### WHAT YOU NEED TO DO
Pick every line out of the entries below that has the string "production", and copy it.

### STORED DATA
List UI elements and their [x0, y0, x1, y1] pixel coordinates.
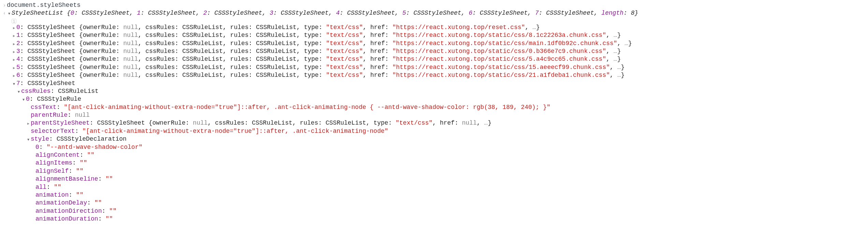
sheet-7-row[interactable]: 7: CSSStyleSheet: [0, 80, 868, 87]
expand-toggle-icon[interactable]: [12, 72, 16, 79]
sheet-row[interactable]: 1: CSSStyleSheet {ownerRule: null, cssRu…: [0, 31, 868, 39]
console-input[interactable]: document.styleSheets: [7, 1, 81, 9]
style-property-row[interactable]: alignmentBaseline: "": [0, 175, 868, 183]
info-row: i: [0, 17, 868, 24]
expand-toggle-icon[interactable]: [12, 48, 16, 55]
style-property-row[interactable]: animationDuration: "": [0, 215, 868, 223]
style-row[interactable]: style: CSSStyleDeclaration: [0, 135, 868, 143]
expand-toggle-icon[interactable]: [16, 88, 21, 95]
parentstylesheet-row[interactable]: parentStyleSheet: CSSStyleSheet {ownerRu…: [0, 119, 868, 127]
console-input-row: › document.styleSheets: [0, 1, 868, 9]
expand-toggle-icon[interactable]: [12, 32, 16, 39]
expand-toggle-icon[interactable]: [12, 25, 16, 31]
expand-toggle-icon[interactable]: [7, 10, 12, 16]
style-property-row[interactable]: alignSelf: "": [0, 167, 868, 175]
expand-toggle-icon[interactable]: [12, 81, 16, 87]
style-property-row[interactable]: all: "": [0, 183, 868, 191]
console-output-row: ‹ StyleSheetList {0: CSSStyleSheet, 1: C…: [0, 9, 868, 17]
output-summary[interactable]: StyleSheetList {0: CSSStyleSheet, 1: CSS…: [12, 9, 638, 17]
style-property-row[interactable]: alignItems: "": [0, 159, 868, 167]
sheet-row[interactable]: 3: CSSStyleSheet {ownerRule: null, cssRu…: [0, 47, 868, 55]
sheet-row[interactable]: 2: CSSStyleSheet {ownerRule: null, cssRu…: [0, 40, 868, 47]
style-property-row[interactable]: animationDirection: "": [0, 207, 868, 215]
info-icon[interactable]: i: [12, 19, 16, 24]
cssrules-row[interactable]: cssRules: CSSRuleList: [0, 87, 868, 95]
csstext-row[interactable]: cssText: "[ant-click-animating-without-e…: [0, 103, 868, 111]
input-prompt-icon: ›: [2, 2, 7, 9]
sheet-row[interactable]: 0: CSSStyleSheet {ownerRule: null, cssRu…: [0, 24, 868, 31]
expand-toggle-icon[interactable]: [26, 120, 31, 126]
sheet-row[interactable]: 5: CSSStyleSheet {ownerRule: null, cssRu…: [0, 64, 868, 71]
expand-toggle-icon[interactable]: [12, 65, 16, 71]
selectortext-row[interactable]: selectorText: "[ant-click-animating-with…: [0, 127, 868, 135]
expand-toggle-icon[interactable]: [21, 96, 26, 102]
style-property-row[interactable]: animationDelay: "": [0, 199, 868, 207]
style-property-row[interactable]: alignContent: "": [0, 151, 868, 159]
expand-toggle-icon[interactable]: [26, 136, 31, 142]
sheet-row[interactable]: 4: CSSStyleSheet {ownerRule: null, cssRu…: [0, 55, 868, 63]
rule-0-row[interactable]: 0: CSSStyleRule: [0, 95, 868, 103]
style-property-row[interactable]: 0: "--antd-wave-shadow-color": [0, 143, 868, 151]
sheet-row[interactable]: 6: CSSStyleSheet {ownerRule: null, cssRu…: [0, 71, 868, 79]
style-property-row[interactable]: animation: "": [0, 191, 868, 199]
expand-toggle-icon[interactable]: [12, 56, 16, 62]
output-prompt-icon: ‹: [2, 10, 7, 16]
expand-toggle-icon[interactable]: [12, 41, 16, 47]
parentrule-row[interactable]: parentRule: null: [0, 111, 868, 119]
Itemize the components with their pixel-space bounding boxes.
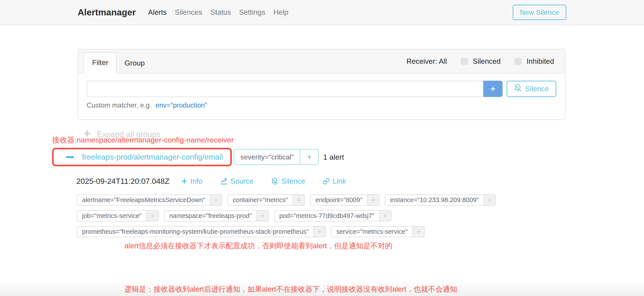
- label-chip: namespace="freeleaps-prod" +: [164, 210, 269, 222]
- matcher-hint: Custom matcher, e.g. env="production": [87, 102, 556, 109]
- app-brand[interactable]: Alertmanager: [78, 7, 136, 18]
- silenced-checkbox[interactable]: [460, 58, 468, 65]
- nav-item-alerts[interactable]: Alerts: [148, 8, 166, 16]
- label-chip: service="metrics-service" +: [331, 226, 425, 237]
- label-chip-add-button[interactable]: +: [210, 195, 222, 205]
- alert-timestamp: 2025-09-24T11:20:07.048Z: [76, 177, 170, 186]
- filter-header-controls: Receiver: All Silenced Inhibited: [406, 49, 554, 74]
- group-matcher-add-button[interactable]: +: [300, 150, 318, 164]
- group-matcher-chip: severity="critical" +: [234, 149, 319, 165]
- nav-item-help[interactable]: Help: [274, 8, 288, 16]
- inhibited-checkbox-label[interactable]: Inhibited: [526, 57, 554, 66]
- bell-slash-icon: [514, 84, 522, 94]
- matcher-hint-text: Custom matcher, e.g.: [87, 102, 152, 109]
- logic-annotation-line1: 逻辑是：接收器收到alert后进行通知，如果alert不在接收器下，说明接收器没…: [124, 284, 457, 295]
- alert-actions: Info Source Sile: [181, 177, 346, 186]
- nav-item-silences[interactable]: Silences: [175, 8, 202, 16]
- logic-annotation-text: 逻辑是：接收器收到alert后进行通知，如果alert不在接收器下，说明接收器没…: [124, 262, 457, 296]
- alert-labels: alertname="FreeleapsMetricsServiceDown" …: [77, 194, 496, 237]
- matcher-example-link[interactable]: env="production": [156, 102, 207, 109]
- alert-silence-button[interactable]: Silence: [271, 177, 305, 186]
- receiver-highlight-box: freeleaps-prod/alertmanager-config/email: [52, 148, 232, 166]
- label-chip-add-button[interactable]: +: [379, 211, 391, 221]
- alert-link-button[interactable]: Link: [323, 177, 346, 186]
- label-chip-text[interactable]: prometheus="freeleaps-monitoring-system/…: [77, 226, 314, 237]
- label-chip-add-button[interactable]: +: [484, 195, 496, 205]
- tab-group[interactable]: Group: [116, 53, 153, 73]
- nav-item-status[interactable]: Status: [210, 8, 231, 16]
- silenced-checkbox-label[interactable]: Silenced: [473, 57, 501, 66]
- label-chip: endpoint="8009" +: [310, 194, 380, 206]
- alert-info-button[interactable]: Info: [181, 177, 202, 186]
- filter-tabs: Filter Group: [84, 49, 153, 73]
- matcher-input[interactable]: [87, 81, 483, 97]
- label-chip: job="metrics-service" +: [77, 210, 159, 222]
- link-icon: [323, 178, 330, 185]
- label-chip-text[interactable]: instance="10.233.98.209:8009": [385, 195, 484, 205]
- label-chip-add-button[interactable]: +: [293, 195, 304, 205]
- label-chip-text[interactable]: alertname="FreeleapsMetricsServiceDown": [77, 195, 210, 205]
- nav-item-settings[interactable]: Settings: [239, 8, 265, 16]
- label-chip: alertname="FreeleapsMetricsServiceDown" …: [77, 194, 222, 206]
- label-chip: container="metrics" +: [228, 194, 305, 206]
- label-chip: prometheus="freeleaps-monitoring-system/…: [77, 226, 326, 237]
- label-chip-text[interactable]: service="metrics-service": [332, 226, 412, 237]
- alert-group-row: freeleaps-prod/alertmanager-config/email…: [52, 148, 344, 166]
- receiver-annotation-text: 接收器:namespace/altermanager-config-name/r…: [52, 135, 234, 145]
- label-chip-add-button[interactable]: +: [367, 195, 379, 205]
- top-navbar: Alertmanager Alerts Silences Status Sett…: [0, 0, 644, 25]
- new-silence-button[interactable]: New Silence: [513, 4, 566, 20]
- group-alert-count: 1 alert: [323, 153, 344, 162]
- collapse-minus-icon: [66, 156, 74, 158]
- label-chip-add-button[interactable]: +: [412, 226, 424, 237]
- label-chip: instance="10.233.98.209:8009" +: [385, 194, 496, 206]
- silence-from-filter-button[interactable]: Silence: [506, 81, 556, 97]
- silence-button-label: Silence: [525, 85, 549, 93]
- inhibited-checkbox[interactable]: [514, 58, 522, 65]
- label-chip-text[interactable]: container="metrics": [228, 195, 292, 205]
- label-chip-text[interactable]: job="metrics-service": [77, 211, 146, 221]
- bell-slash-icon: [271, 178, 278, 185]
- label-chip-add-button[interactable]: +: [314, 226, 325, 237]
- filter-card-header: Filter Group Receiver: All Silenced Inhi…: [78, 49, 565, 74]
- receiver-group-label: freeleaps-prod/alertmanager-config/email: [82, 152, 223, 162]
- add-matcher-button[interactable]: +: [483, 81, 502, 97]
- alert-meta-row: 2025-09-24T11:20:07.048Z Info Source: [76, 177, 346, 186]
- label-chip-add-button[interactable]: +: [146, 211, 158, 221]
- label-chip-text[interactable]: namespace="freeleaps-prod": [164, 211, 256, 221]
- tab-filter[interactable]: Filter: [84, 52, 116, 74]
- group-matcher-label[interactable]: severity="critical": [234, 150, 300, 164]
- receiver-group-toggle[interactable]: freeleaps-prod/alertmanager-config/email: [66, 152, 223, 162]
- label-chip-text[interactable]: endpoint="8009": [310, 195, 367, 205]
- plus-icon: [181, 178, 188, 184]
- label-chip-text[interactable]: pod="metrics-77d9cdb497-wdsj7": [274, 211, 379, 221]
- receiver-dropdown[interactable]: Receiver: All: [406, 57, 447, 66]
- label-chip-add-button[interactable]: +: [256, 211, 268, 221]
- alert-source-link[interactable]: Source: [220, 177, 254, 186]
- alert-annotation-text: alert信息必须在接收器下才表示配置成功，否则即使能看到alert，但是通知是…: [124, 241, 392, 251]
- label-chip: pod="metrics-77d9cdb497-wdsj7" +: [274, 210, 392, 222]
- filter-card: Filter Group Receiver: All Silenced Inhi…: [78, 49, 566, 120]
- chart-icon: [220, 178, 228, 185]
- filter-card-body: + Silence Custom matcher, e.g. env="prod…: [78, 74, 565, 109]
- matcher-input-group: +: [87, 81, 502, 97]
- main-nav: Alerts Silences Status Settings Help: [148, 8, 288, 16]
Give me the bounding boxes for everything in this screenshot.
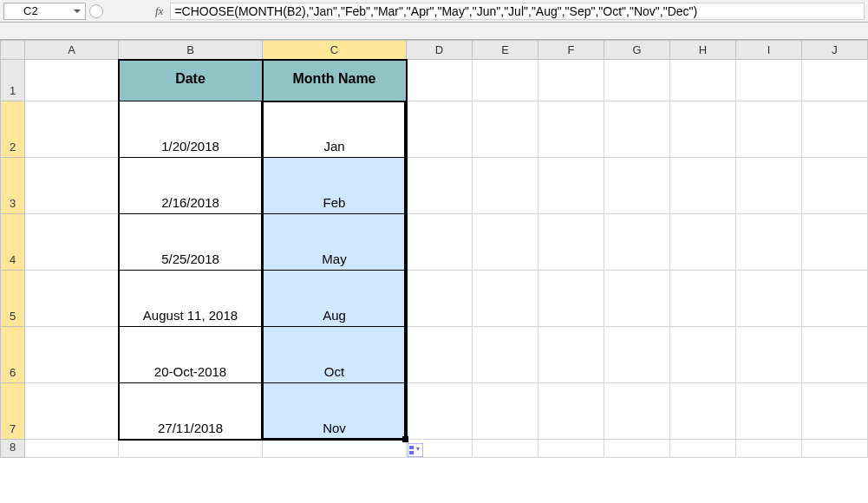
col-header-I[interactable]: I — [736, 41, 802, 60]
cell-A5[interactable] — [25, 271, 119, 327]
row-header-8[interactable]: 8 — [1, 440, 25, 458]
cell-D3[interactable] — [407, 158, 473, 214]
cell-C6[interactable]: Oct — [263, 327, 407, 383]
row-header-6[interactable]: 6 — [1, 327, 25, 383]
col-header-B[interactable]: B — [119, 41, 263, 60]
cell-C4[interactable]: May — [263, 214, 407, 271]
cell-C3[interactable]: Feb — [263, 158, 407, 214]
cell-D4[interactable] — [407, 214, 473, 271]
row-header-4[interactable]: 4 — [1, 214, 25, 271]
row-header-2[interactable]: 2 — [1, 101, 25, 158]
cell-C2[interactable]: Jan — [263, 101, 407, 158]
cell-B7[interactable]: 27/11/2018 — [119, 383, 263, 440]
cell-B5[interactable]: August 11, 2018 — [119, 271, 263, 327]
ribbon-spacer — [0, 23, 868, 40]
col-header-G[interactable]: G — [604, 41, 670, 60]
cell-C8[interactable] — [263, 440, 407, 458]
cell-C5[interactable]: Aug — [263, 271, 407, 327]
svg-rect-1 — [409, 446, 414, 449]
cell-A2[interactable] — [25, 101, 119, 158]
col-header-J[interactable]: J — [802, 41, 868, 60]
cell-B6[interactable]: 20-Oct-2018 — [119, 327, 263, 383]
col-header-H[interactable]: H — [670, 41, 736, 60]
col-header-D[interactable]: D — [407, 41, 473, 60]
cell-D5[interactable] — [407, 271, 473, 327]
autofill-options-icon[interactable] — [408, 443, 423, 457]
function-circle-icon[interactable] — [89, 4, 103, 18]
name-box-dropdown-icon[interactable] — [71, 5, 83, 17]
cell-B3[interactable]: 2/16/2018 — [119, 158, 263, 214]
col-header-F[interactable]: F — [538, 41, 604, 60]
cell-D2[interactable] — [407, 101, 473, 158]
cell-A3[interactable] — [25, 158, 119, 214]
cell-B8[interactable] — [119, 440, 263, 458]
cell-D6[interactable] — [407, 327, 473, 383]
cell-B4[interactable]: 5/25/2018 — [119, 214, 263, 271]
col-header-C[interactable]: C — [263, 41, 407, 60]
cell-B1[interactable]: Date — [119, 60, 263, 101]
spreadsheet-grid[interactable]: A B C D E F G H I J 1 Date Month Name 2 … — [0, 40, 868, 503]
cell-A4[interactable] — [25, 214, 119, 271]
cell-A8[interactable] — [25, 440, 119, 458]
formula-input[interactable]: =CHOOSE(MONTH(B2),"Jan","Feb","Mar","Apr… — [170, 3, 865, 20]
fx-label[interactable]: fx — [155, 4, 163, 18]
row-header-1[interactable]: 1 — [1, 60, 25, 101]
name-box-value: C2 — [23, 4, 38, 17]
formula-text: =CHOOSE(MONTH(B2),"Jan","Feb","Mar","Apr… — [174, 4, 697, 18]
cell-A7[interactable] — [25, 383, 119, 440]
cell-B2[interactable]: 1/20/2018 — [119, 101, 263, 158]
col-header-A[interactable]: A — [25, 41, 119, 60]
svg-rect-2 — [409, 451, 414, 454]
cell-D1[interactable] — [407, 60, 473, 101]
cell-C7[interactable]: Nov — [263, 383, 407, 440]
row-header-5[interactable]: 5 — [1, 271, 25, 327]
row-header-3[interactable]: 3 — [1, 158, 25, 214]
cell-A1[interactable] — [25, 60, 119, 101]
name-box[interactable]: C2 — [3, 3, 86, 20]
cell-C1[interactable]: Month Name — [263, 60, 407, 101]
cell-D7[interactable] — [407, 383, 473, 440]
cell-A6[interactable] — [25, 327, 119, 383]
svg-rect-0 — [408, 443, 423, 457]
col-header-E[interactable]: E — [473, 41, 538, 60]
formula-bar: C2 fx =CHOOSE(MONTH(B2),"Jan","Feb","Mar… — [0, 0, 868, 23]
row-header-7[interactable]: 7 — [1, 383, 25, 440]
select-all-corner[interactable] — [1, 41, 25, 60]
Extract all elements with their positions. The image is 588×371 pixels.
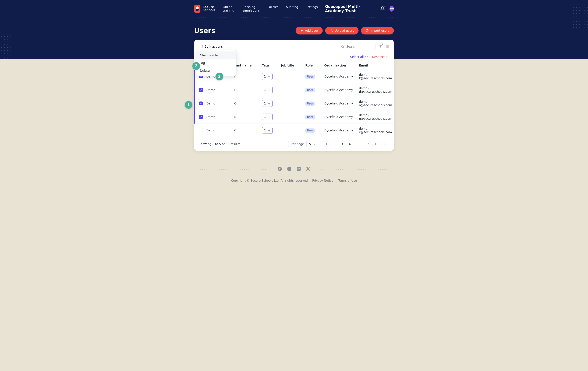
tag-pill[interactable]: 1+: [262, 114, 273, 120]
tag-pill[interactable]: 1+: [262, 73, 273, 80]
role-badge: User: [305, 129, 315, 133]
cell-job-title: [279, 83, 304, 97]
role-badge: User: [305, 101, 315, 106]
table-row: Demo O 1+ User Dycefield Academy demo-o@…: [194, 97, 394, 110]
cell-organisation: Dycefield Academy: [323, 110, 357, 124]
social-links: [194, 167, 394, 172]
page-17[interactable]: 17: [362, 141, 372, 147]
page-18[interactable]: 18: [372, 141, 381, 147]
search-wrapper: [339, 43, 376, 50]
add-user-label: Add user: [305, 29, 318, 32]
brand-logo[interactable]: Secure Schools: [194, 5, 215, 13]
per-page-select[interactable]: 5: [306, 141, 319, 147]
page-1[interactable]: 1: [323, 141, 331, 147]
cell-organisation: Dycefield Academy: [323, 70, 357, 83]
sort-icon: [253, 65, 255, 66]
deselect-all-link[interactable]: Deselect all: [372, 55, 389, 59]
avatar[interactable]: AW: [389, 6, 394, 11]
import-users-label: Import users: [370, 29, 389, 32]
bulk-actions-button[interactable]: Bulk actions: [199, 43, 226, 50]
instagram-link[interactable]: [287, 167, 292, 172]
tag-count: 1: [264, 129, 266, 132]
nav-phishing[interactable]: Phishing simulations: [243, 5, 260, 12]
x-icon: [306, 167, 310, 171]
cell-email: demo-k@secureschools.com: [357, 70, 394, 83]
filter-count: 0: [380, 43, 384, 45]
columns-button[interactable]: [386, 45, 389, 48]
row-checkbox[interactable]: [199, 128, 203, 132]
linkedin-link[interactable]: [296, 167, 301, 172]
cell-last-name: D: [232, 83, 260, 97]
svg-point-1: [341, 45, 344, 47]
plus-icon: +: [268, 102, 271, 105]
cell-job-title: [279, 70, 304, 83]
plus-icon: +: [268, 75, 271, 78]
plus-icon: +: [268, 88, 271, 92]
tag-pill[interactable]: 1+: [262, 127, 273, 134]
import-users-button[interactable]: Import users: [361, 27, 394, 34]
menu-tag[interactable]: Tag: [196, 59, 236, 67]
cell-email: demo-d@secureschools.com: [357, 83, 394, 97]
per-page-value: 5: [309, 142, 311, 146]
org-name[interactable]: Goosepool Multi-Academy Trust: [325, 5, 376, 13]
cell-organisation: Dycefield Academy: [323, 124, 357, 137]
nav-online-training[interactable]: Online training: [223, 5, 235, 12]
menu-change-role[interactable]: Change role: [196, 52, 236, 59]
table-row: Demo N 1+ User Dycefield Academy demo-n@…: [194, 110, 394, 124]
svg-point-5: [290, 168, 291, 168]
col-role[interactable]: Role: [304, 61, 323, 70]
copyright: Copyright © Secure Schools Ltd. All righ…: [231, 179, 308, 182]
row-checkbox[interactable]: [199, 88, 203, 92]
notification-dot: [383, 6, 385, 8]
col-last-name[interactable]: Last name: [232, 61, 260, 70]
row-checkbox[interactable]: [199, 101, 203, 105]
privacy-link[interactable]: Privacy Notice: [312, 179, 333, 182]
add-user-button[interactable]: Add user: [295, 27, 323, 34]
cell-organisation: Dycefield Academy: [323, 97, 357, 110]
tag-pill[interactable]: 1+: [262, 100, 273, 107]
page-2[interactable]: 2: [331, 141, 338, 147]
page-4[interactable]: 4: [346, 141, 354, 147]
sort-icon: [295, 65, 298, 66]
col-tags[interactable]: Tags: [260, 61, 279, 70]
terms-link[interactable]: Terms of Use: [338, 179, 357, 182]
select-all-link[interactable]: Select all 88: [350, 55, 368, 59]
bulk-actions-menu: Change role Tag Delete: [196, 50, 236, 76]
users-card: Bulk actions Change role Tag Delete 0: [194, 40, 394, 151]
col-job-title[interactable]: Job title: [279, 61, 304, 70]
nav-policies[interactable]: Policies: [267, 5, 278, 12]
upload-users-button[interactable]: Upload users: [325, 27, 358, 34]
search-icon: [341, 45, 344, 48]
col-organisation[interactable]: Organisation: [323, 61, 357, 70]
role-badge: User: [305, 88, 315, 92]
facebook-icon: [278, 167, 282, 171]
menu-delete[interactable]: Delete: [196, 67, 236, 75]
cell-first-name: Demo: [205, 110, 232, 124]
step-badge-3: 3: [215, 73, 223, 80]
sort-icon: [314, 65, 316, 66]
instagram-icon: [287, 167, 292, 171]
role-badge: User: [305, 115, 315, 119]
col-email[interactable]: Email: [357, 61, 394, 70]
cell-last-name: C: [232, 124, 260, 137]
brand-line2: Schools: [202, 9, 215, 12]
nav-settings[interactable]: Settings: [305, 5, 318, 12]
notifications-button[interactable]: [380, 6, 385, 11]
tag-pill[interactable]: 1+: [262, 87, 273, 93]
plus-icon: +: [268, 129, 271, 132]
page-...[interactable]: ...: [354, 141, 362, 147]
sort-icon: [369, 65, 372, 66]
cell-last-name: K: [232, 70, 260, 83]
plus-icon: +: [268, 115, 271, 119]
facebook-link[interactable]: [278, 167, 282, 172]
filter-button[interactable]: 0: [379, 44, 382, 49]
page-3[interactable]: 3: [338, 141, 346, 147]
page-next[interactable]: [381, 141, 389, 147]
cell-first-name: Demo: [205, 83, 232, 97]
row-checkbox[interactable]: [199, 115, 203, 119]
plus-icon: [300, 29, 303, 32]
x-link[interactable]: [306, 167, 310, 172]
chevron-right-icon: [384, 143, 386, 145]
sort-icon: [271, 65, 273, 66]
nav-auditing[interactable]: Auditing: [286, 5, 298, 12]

### COMPLETED EXERCISE
- matcher-hint: Custom matcher, e.g. env="production": [87, 102, 556, 109]
- matcher-example-link[interactable]: env="production": [156, 102, 207, 109]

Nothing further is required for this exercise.